The placebo effect is the phenomenon that a patient's symptoms can be alleviated by an otherwise ineffective treatment, since the individual expects or believes that it will work. Some people consider this to be a remarkable aspect of human physiology; others consider it to be an illusion arising from the way medical experiments were conducted. The phenomenon, if it exists at all, is not fully understood by science.
The effect is reaffirmed by new research that reviewed 21 studies involving more than 46,000 participants altogether.
But the conclusion is not just that the power of positive thinking is at work, as other studies have shown.
Rather, taking medicine regularly and properly may indicate a person's overall tactical approach to health.
People who take their medicine regularly, even if it's a placebo, have a lower risk of death than those who don't, researchers report in this week's issue of the British Medical Journal. In fact, the risk of mortality was about half that of participants with poor adherence.
The reason may be that people who are good about taking their medicine are better overall at maintaining healthy behavior, the researchers write. It's also possible that people who fail to take their medicine have some other underlying condition such as depression, which can affect overall health.
The researchers, led by Scot Simpson of the University of Alberta, point out that one of the biggest challenges to physicians has long been getting people to take their medicine.
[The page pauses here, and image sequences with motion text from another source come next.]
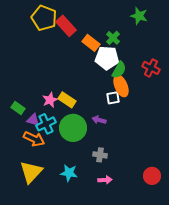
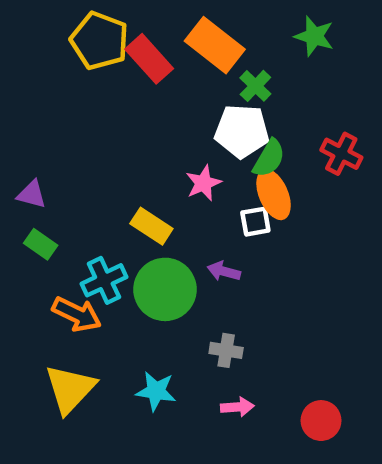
orange rectangle: (91, 43) -> (215, 45), moved, size x1.4
pink star: (50, 100) -> (203, 183), moved
purple triangle: (33, 120) -> (32, 194), moved
red circle: (152, 176) -> (321, 421), moved

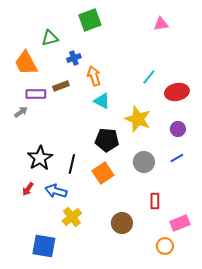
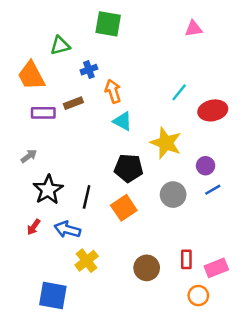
green square: (90, 20) -> (108, 24), turned 30
gray arrow: (21, 112) -> (29, 156), moved
purple circle: (178, 129) -> (206, 166), moved
red rectangle: (155, 201) -> (186, 259), moved

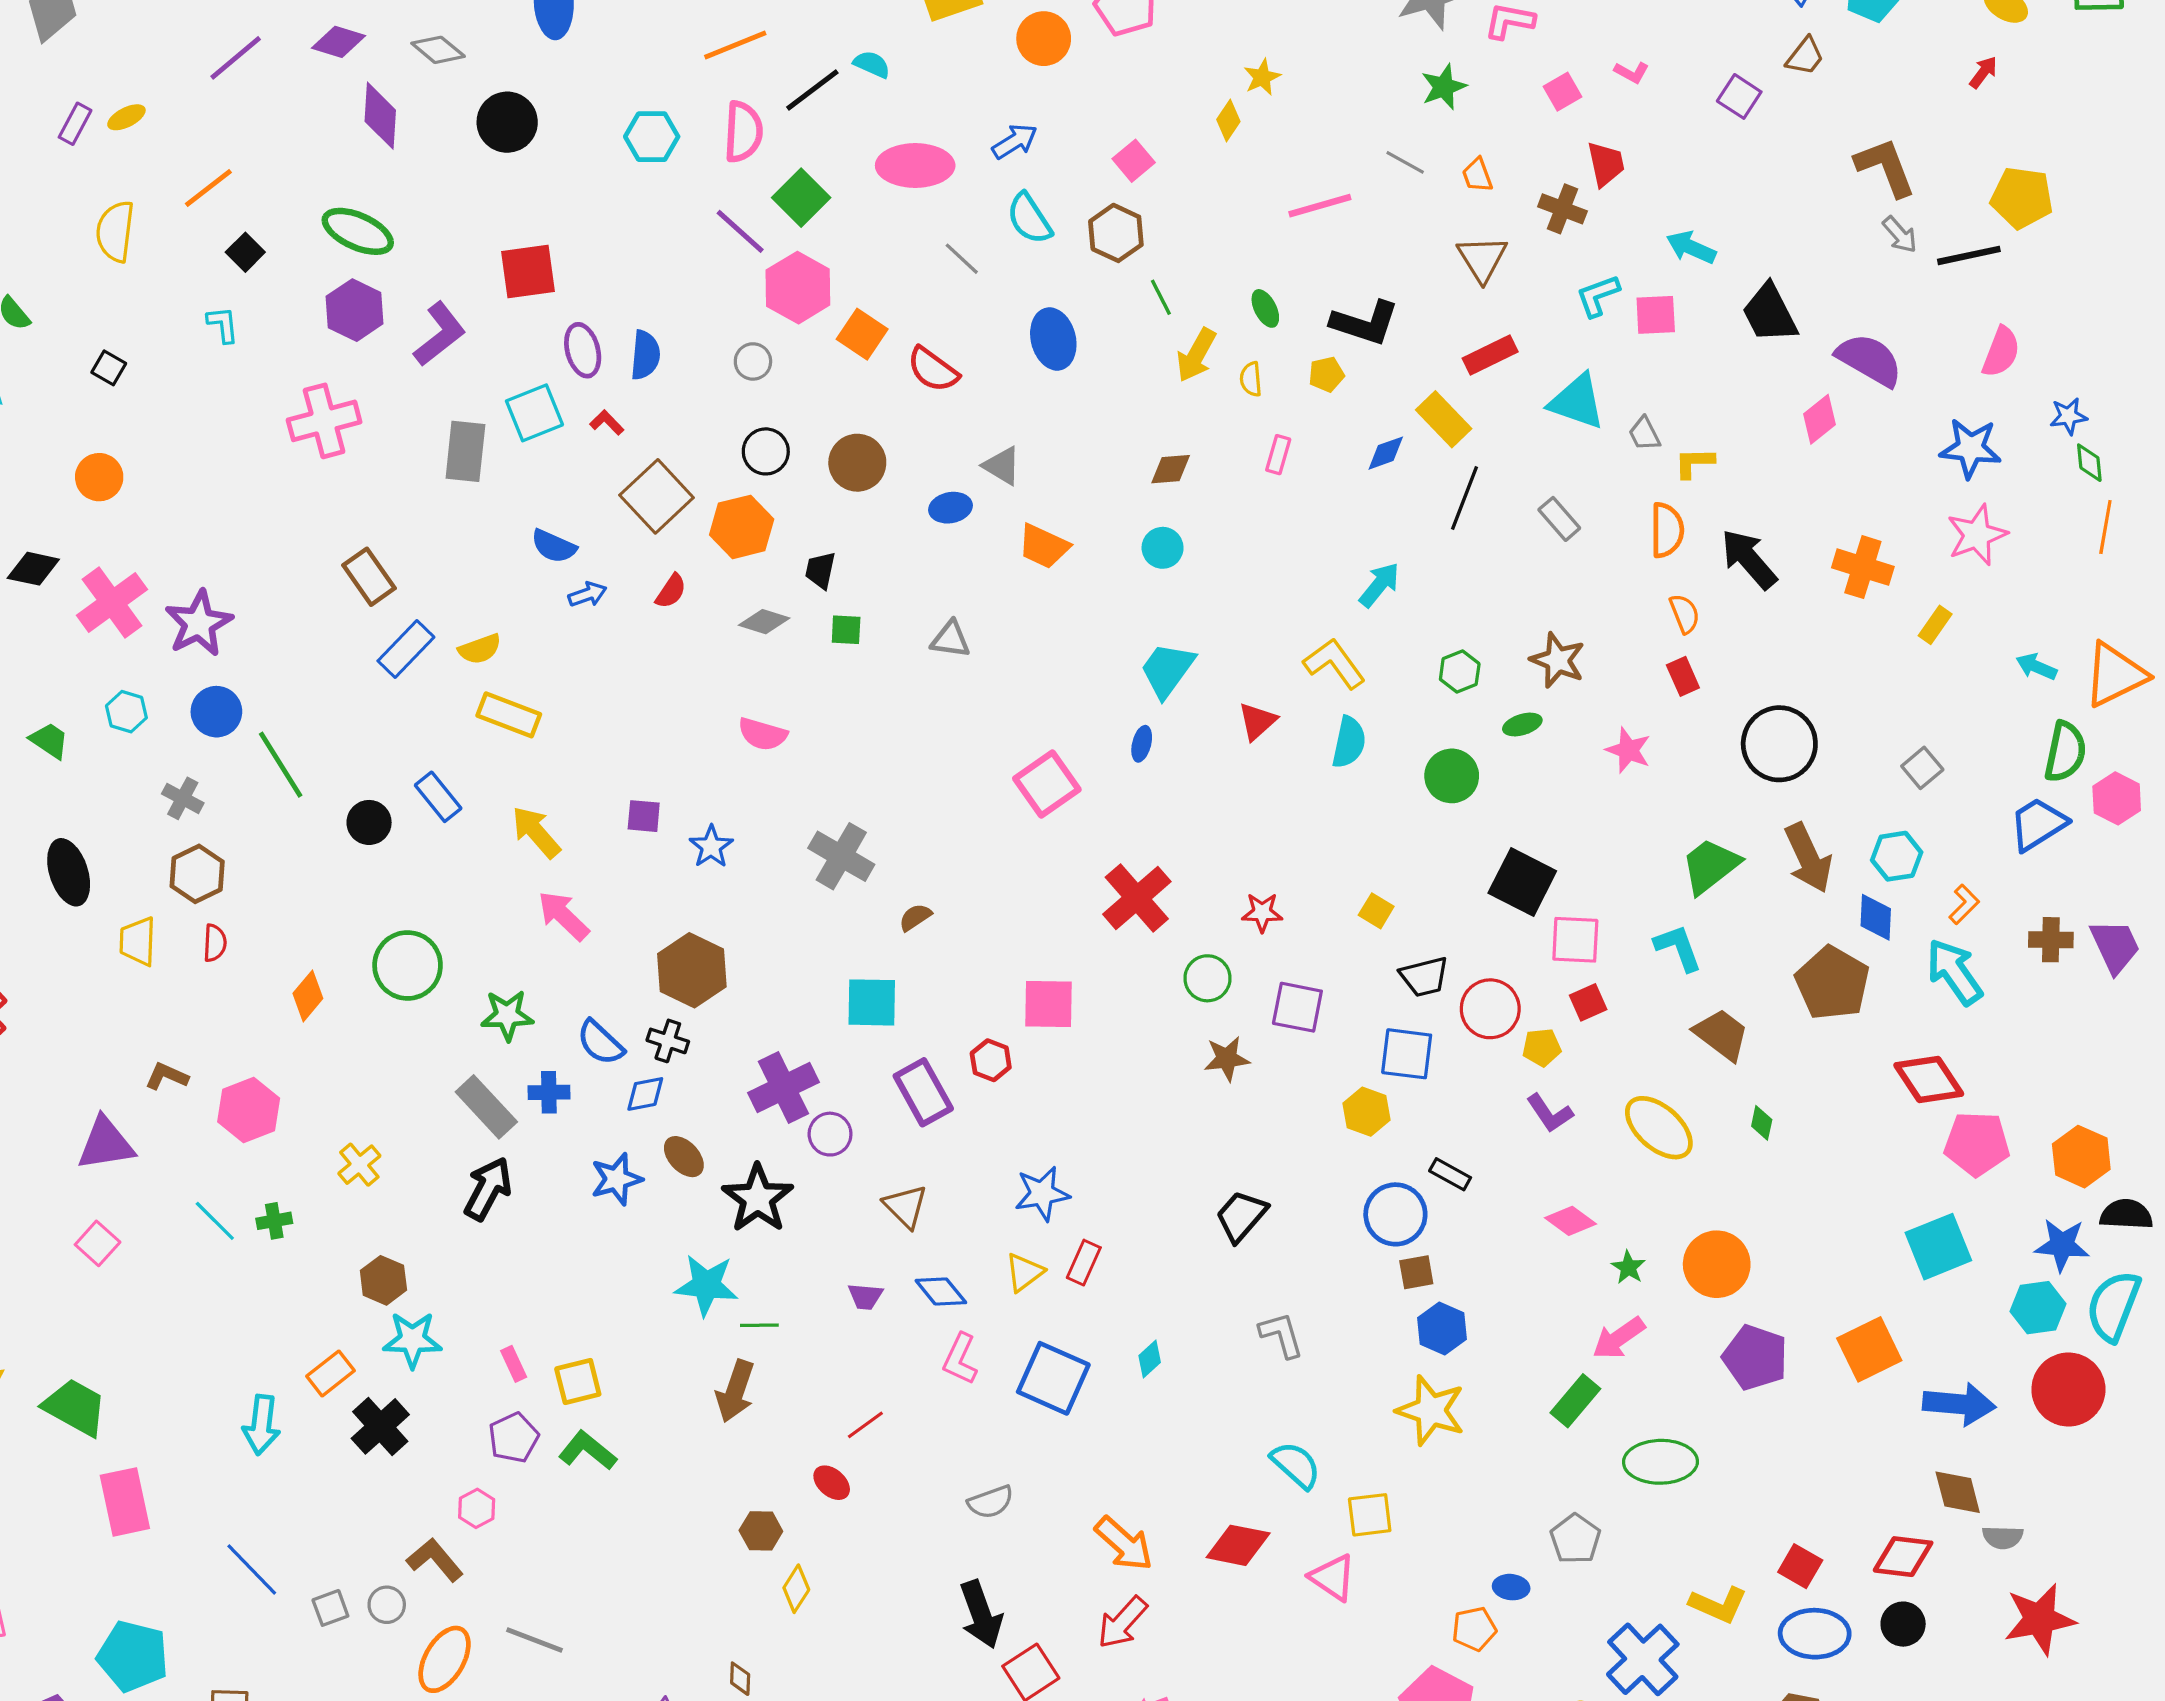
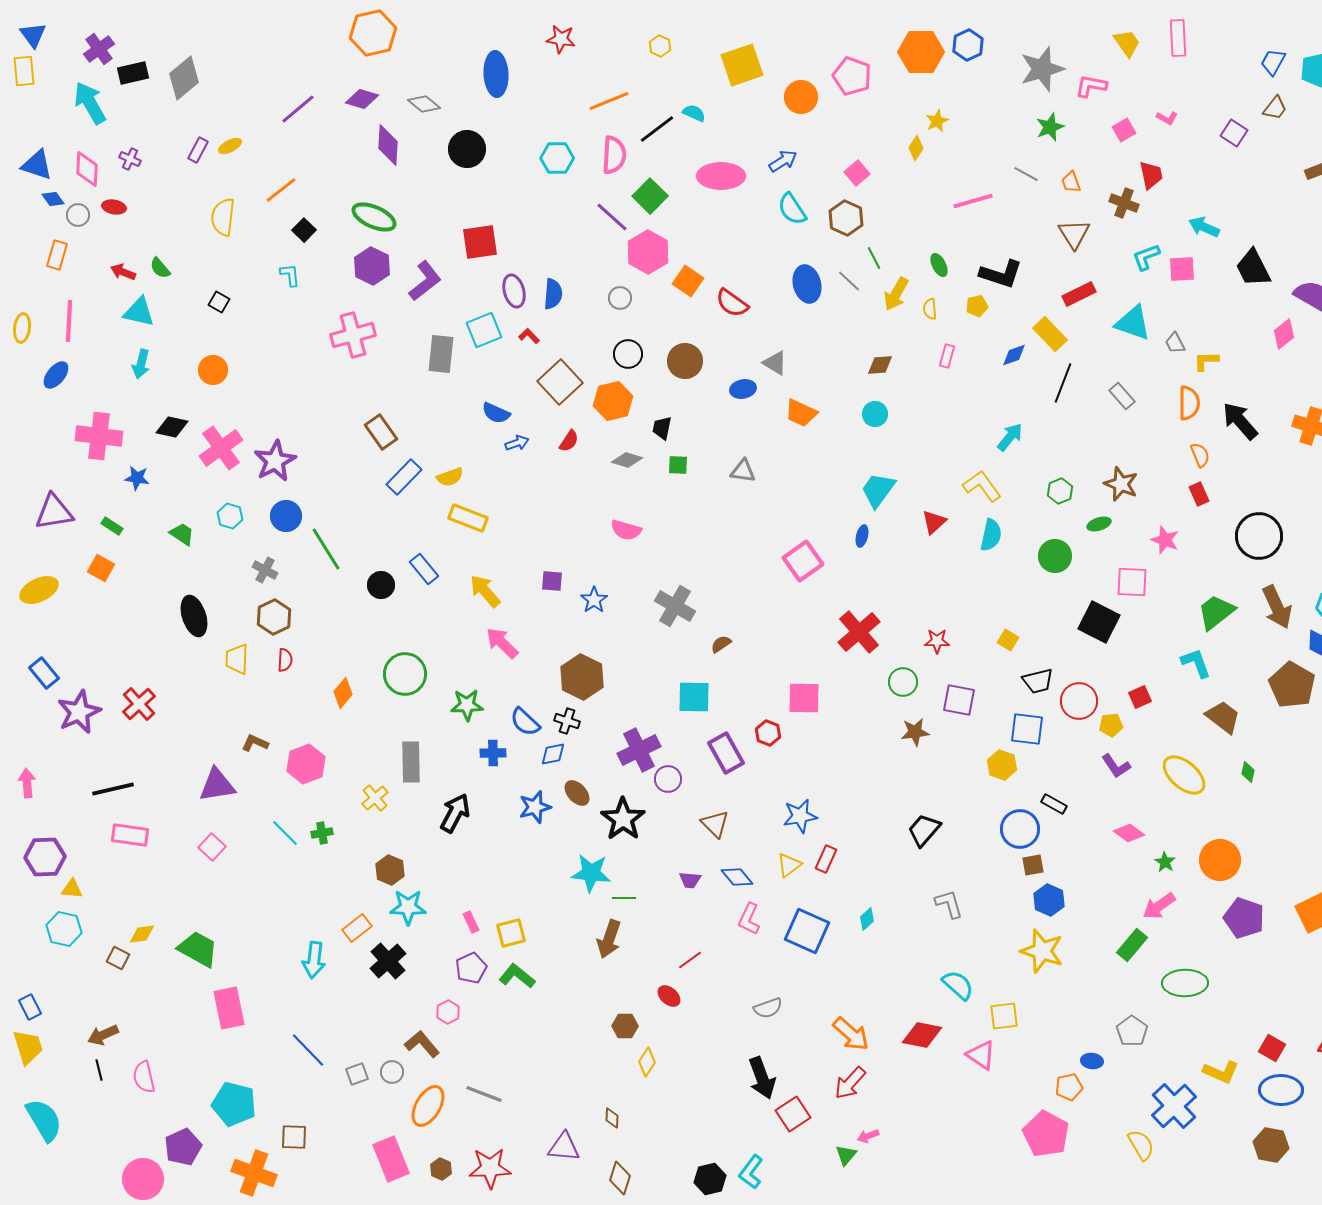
gray line: (962, 259) -> (849, 281), moved
pink square: (1575, 940) -> (1132, 582), moved
gray rectangle: (486, 1107) -> (411, 762), moved, turned 42

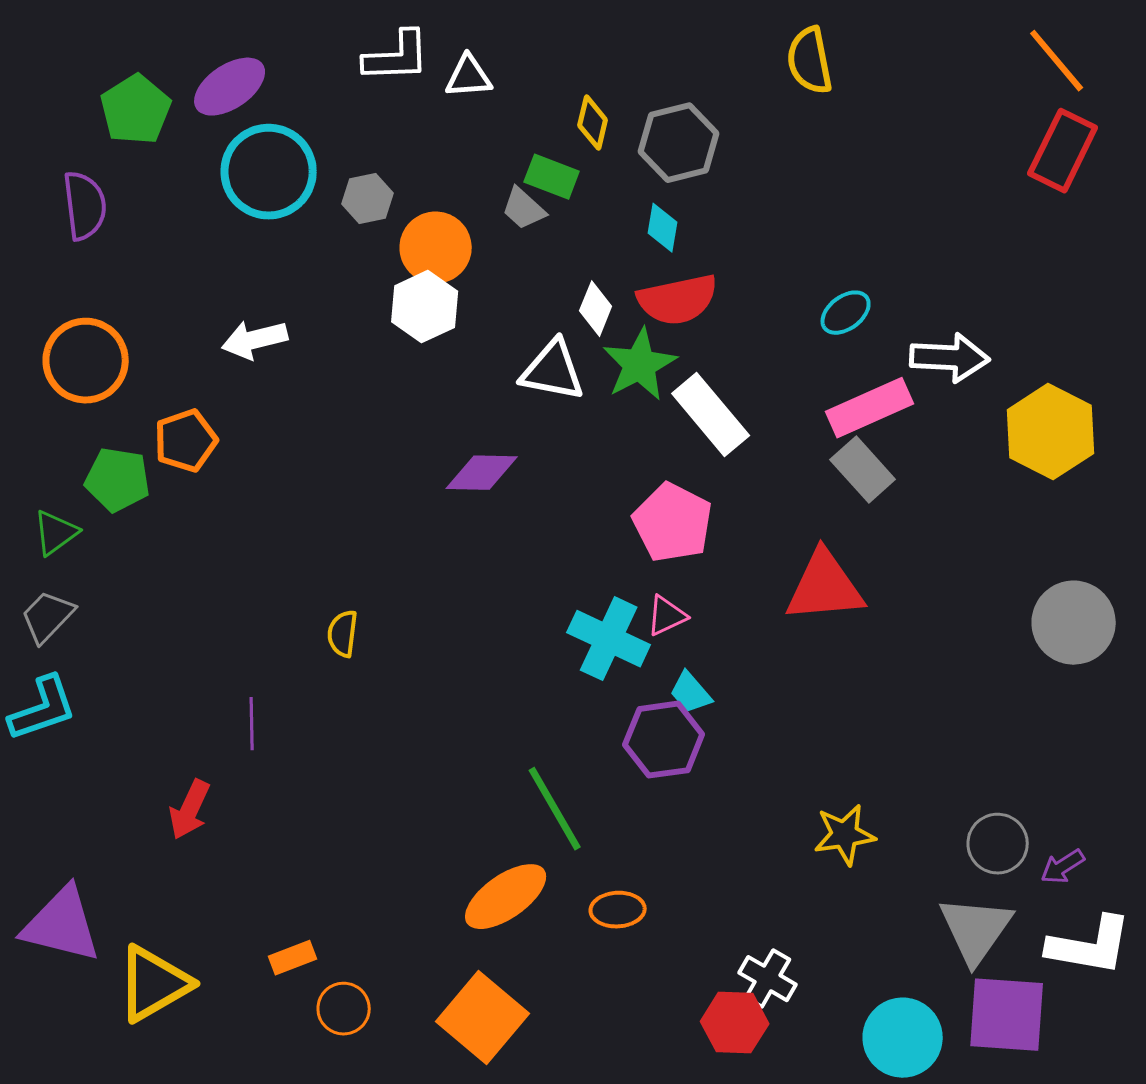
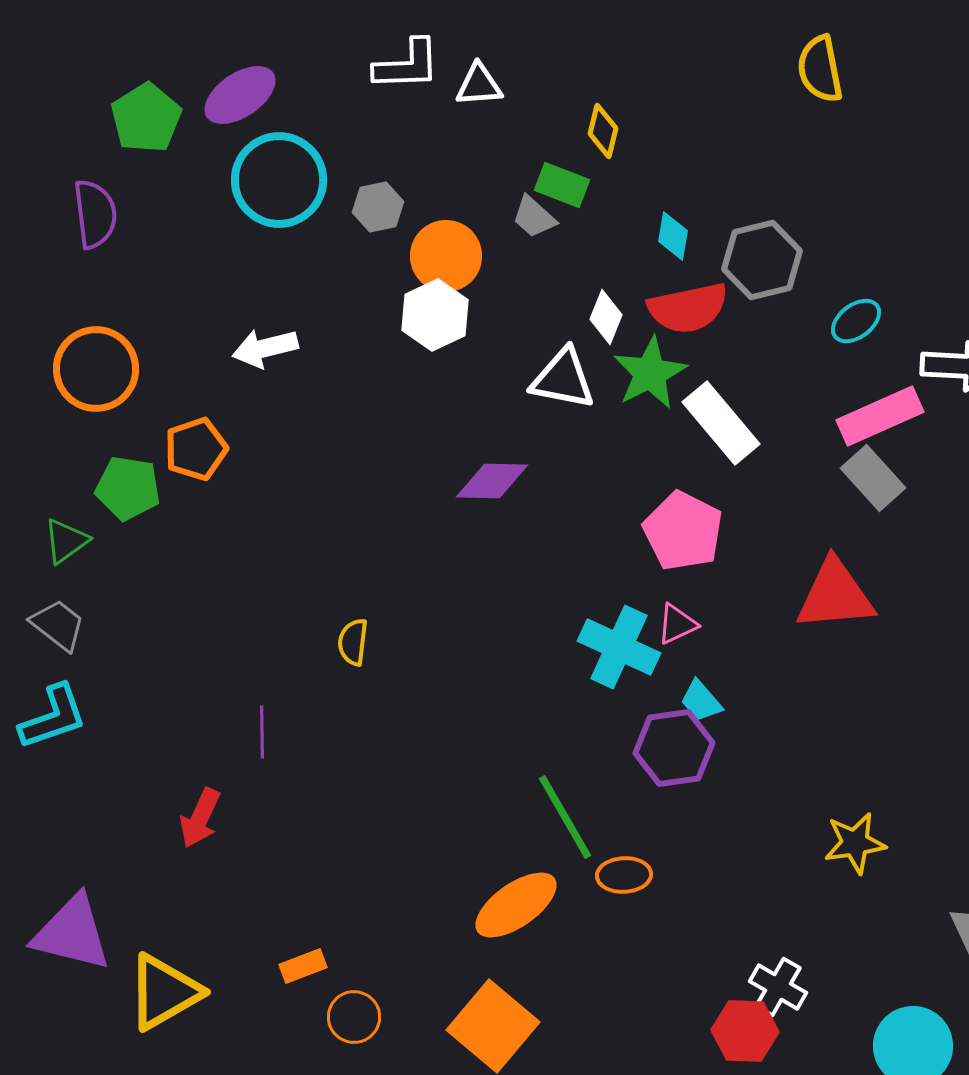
gray hexagon: (679, 143) -> (762, 260), moved
gray trapezoid: (48, 617) -> (58, 625), turned 84
orange ellipse: (618, 910) -> (624, 875), moved

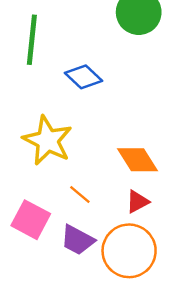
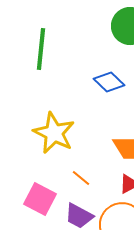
blue diamond: (84, 77) -> (109, 82), moved

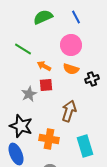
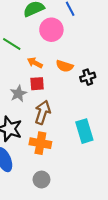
pink circle: (71, 45) -> (51, 30), moved
brown arrow: (69, 111) -> (43, 112), moved
cyan rectangle: (85, 146) -> (84, 131), moved

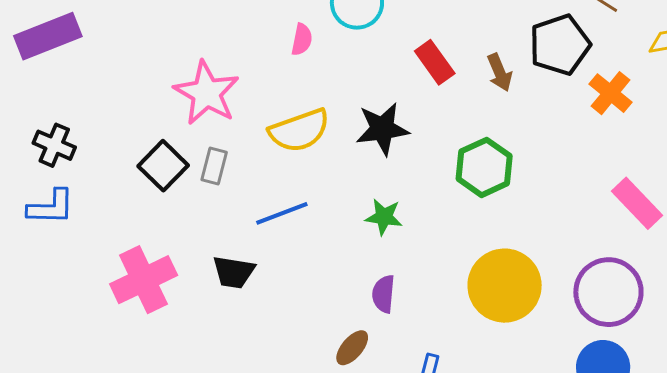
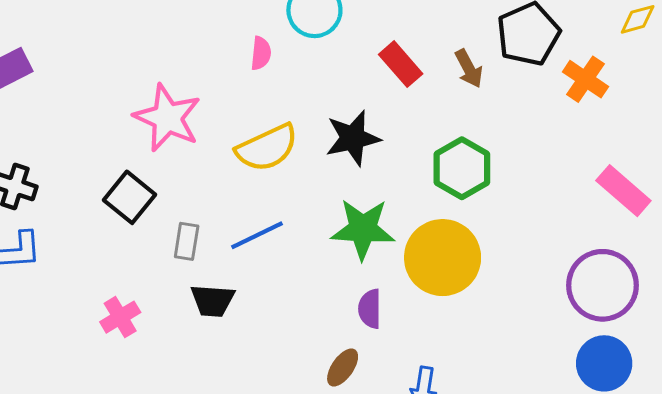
gray rectangle: (214, 166) -> (187, 241), moved
green star: (384, 217) -> (363, 229), size x1.6
pink cross: (144, 280) -> (120, 317), size x0.6
yellow circle: (505, 286) -> (443, 258), moved

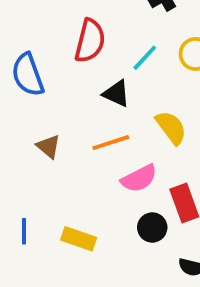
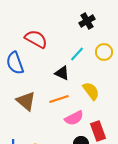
red semicircle: (90, 41) -> (36, 39), moved, turned -75
brown triangle: (48, 146) -> (26, 101), size x1.5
“Our findings support the tenet that good adherence to drug therapy is associated with positive health outcomes,” Simpson and his colleagues write. “Moreover, the observed association between good adherence to placebo and lower mortality also supports the existence of the healthy adherer effect, whereby adherence to drug therapy may be a surrogate marker for overall healthy behavior.”
The bottom line, according to a commentary on the findings by U.S. researcher Betty Chewning University of Wisconsin-Madison, Madison.
Healing may lie not in the treatment but rather in patients’ emotional and cognitive processes of “feeling cared for” and “caring for oneself.” Basing treatments on these ideas “could yield extra value in treatment regimens that patients agree to, believe in, and will sustain over time," Chewning writes.